§ What you will do: Check every line of the data below for the string "darabot", and copy the ones that hold it.

§ Data supplied:
Content starts
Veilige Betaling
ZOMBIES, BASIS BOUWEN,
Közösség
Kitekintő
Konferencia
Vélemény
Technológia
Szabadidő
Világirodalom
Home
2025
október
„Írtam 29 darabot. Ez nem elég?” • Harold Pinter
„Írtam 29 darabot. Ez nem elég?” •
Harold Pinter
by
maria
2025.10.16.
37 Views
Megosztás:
Content ends
Content starts
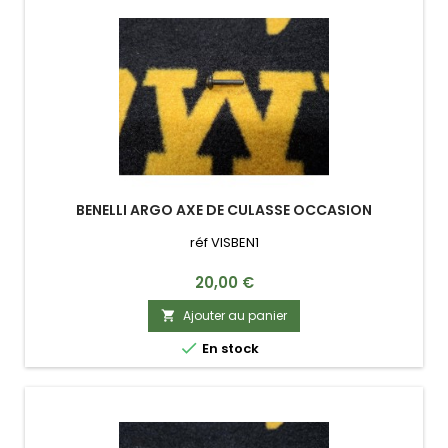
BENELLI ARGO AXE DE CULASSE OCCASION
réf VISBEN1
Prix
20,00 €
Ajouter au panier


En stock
Content ends
§ Written reply:
„Írtam 29 darabot. Ez nem elég?” • Harold Pinter
„Írtam 29 darabot. Ez nem elég?” •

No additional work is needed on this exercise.